Bill would authorize sports betting at casinos
Aiming to jump-start the legislature’s consideration of sports betting, state Sen. Cathy Osten, D-Sprague, and other members of southeastern Connecticut’s legislative delegation announced Monday that they’ve submitted a bill that would allow the Mashantucket Pequot and Mohegan tribes to provide online and in-person sports betting at their casinos.
The measure also would authorize the Connecticut Lottery Corp. to operate online keno within the state “pursuant to agreements” with the tribes.
More than a dozen lawmakers — senators and representatives from both parties — joined Osten in introducing the proposed bill, which would include age and location verification requirements designed to block access to online sports betting for persons under 21 years old and to online keno for those under 18.
“The Mohegan Tribal Council deeply appreciates the bipartisan and bicameral support,” Chuck Bunnell, the Mohegans’ chief of staff, said. “The respect for our government-to-government agreements and the need to keep Connecticut competitive is being recognized and we stand by those who stand for Connecticut.”
The legislative session doesn’t begin until Wednesday.
“This gets the conversation started at a very early point,” Osten said. “I’d like to see action on this as soon as possible.”
She said the proposed bill is likely to change as it moves through the legislative process and could authorize sports betting at other locations, although that would involve further negotiations with the tribes, who have maintained that their existing agreements with the state grant them the exclusive right to provide sports betting. Gov. Dannel P. Malloy, whose term ends Wednesday, and the tribes had made progress on a sports-betting agreement.
In 2015, an agreement between the state and the tribes paved the way for the lottery’s introduction of keno at retail locations, restaurants and bars. Each tribe receives 12.5 percent of the gross keno revenue.
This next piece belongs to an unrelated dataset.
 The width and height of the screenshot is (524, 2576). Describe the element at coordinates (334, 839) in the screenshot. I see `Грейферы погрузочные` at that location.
“This particular proposal will clearly benefit the tribal casinos,” Tara Chozet, a spokeswoman for the lottery, said of Osten’s latest bill. “There are many stakeholders interested in offering sports betting in the state. The CT Lottery would optimize the returns to Connecticut, and we should be included in the conversations alongside other potential operators as this discussion evolves.”
Ted Taylor, president of Sportech Venues, which operates the state’s off-track betting facilities, another potential provider of sports wagering, declined to comment on Osten’s bill.
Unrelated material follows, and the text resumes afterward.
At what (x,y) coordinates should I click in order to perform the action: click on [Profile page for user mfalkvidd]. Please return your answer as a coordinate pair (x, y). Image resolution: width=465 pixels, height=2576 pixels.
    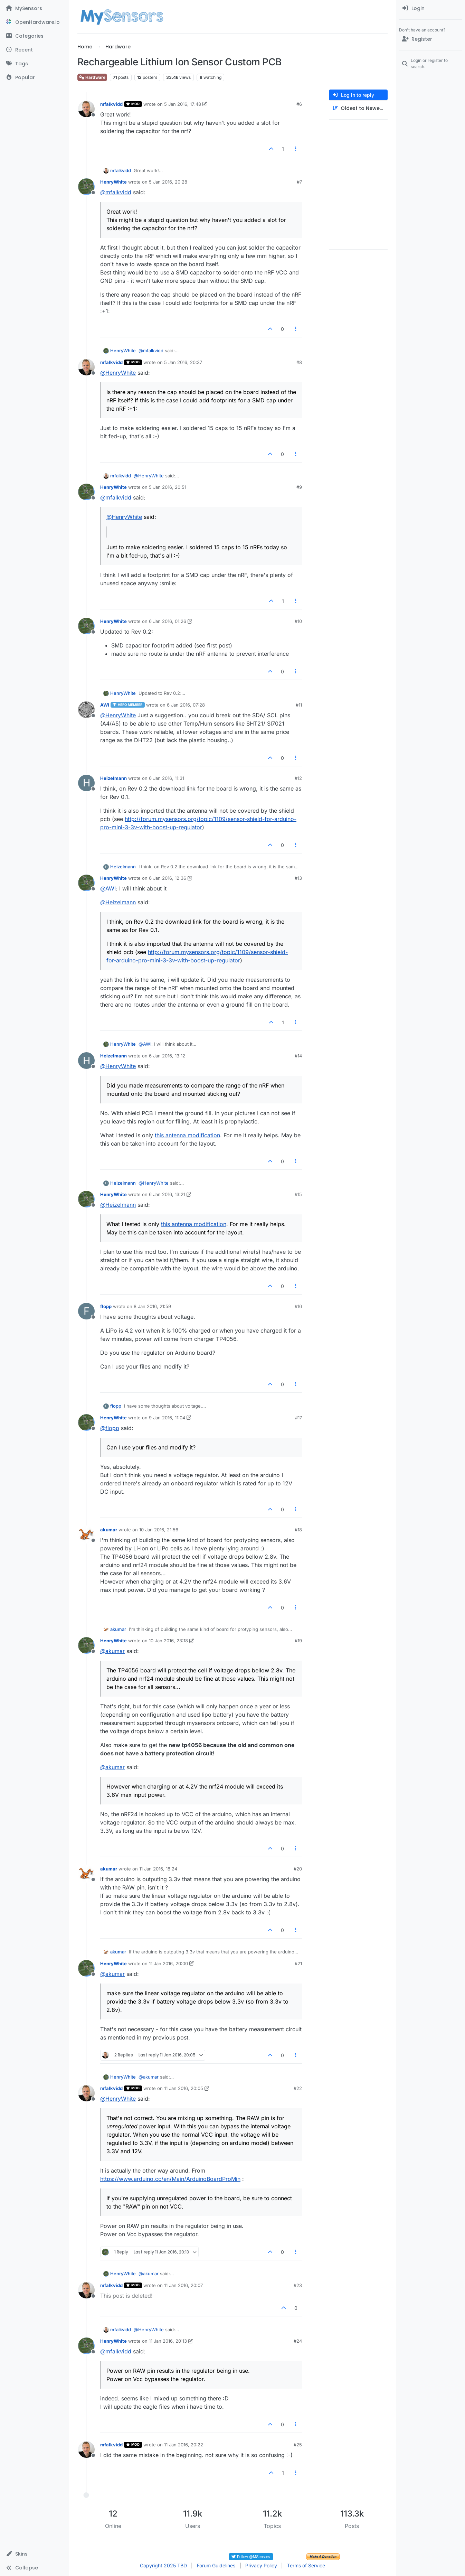     Looking at the image, I should click on (86, 109).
Since last May, when the U.S. Supreme Court struck down a federal ban on sports wagering, a half-dozen states have enacted laws legalizing sports betting, including Rhode Island, which launched it in November. It's expected to generate $11.5 million for that state by June 30, the end of the fiscal year.
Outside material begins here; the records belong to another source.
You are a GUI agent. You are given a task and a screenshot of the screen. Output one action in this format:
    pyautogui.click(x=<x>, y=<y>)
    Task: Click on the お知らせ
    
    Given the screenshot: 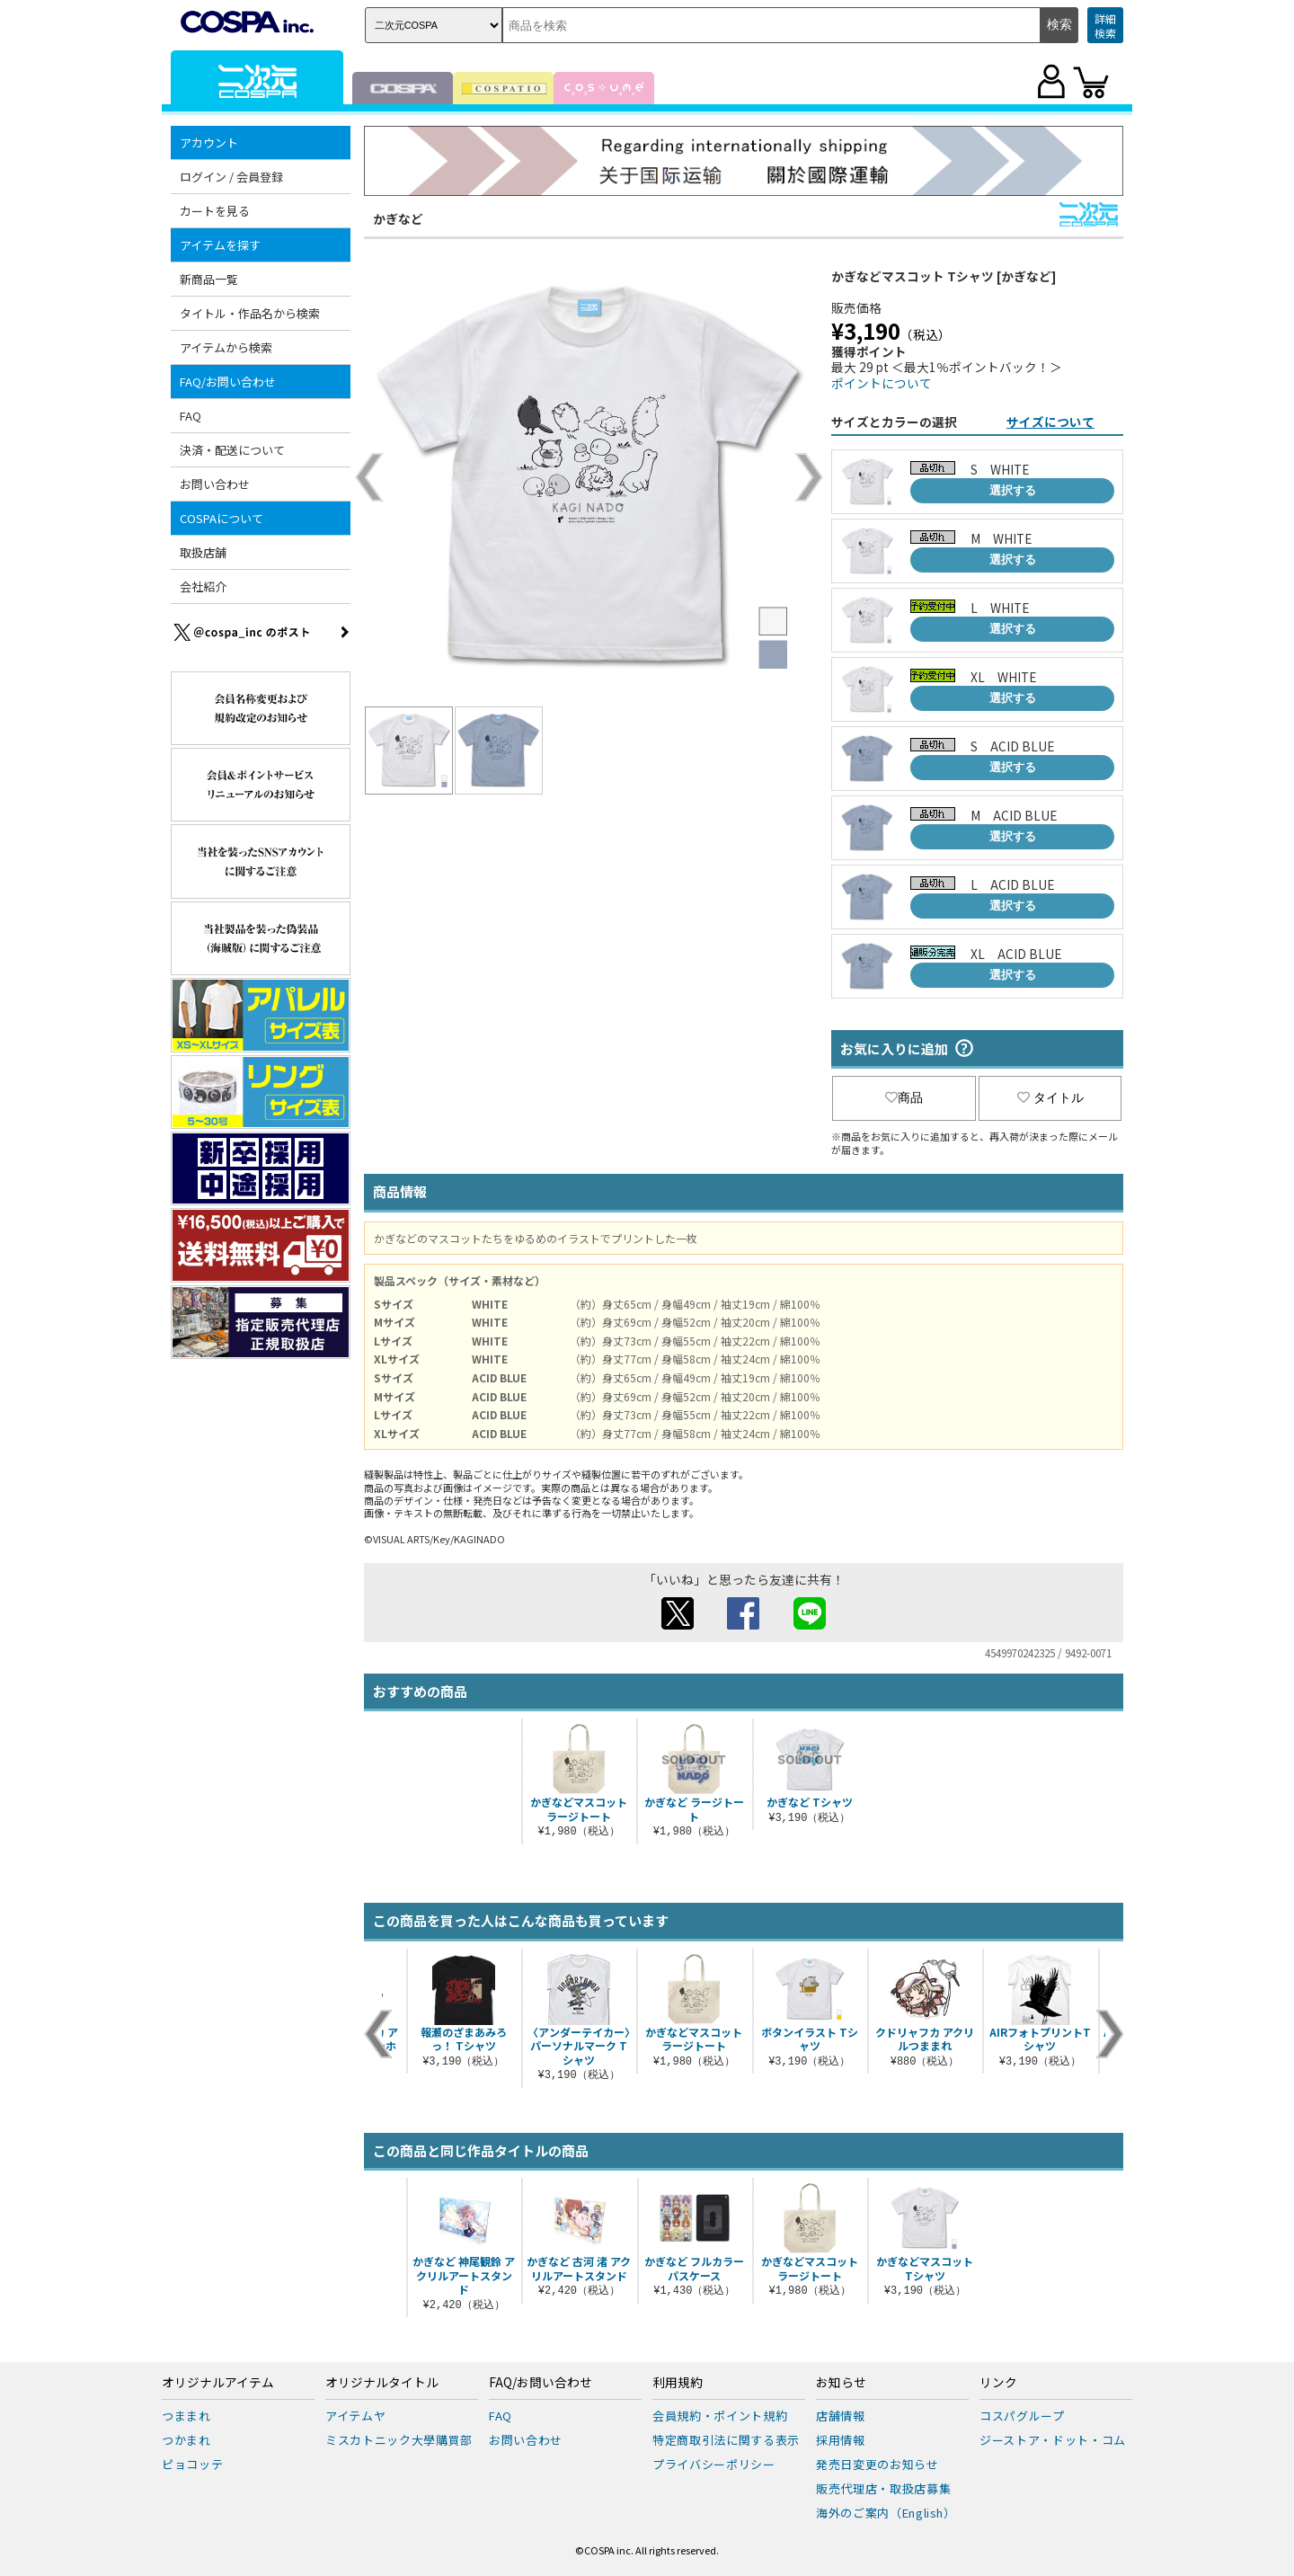 What is the action you would take?
    pyautogui.click(x=841, y=2383)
"Connecticut needs to play catch-up with surrounding states if we’re serious about modernizing our existing gaming industry,” Osten said in a statement. “Fortunately, we can do that with a relatively simple regulatory fix. The U.S. Supreme Court decision last year paved the way for the expansion of private-sector sports betting, and I think Connecticut is in a good position to take advantage of that. We have the infrastructure with the tribal casinos, we can use the new revenue, and we’ve got bipartisan support. This should be an early session success story.”
In December, Osten and her southeastern Connecticut colleagues submitted a proposed bill that would eliminate the need for the Mashantuckets and Mohegans to secure federal approval of amended gaming agreements with the state before moving forward with an East Windsor casino project.
That approval — a requirement of the 2017 law authorizing the East Windsor casino — has not been forthcoming.